Abstract

The purpose of this study was to elucidate the factors that correlate with unfavorable outcomes and to develop a simple validated model for assessing risk of unfavorable outcomes in patients with minor ischemic stroke. The derivation cohort included 1,313 patients hospitalized within 72 hours after onset with an initial NIH Stroke Scale score of 0 to 3 enrolled in a prospective, multicenter, observational study. Unfavorable outcome was defined as dependency (modified Rankin Scale score of 3-5) or death at 90 days. The predictive values of factors related to unfavorable outcome were evaluated. External validation was performed in 879 patients from a single-center stroke registry. In the derivation cohort, a total of 203 patients (15%) had unfavorable outcomes. On multivariable analysis, women (odds ratio [OR] 1.95, 95% confidence interval [CI] 1.30-2.94), age ≥72 years (OR 2.80, 95% CI 1.83-4.36), intra/extracranial vascular occlusive lesion (OR 2.80, 95% CI 1.82-4.28), leg weakness (OR 1.72, 95% CI 1.06-2.82), and extinction/inattention (OR 5.55, 95% CI 1.30-21.71) were independently associated with unfavorable outcome.
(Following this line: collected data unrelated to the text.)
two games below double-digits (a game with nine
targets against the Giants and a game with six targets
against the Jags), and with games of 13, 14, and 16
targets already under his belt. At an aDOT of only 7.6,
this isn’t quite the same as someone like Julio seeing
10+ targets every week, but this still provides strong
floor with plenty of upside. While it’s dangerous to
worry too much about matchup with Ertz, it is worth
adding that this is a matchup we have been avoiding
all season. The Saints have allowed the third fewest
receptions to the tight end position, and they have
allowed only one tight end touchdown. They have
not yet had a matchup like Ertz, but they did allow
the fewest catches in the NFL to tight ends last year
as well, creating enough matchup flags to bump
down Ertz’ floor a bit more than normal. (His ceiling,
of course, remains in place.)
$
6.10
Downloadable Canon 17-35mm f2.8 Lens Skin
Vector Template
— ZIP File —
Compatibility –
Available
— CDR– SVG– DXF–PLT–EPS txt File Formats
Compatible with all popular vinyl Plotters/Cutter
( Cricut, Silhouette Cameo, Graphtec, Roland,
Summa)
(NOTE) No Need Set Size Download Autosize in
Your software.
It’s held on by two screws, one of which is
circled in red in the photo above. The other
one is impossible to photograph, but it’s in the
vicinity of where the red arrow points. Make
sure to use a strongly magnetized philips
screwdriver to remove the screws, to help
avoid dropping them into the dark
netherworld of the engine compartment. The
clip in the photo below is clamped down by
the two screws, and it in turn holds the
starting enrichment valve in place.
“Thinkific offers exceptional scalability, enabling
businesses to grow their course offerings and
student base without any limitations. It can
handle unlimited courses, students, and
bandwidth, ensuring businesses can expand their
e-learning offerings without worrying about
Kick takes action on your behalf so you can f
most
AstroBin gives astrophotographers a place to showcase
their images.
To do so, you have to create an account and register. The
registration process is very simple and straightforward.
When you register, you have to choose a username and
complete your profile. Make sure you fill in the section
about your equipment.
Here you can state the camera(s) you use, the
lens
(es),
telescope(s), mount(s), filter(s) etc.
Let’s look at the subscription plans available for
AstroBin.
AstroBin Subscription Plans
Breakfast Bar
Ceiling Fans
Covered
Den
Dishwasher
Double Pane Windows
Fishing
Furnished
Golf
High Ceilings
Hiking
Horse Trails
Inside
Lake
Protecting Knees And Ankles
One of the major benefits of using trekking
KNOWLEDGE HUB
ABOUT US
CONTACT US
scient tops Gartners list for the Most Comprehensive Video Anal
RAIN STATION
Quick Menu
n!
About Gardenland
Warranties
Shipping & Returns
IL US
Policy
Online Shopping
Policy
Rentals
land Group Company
Patients having both a vascular lesion and either leg weakness or extinction/inattention showed 4.63 (95% CI 2.23-9.33) times the risk of unfavorable outcome compared with those having neither. In the validation cohort, the risk was similar, at 3.77 (95% CI 1.64-8.37). Intra- and extracranial vascular imaging, NIH Stroke Scale items such as leg weakness and extinction/inattention, and their combination, as well as female sex and advanced age, may be useful for predicting unfavorable outcomes in patients with minor stroke.